§ **REQUIREMENT**
Each entry should be restated word for word, with all pictures left out.

§ **Records contained in a dataset**
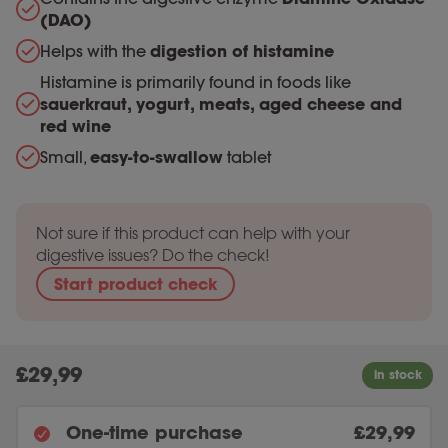
(DAO)
Helps with the
digestion of histamine
Histamine is primarily found in foods like
sauerkraut, yogurt, meats, aged cheese and
red wine
Small,
easy-to-swallow
tablet
Not sure if this product can help with your
digestive issues? Do the check!
Start product check
£
29,99
One-time purchase
£29,99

§ **RESPONSE BOX**
(DAO)
Helps with the
digestion of histamine
Histamine is primarily found in foods like
sauerkraut, yogurt, meats, aged cheese and
red wine
Small,
easy-to-swallow
tablet
Not sure if this product can help with your
digestive issues? Do the check!
Start product check
£
29,99
One-time purchase
£29,99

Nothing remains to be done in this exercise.